**Requirement**
In the copy, include no images. Reproduce the entries exactly.

---------- Data for this task

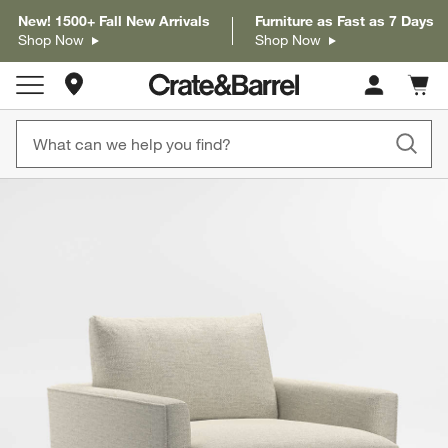
New! 1500+ Fall New Arrivals
Furniture as Fast as 7 Days
Shop Now
Shop Now
Store Locations
Cart c
0
items
product gallery
SKIP ITEMS
PRODUCT GALLERY
ITEMS SKIPPED. UNDO.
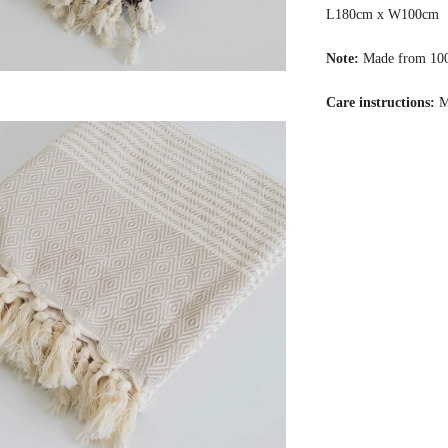
L180cm x W100cm
Note:
Made from 10
Care instructions:
M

--------------------

**Written answer**
New! 1500+ Fall New Arrivals
Furniture as Fast as 7 Days
Shop Now
Shop Now
Store Locations
Cart c
0
items
product gallery
SKIP ITEMS
PRODUCT GALLERY
ITEMS SKIPPED. UNDO.
L180cm x W100cm
Note:
Made from 10
Care instructions:
M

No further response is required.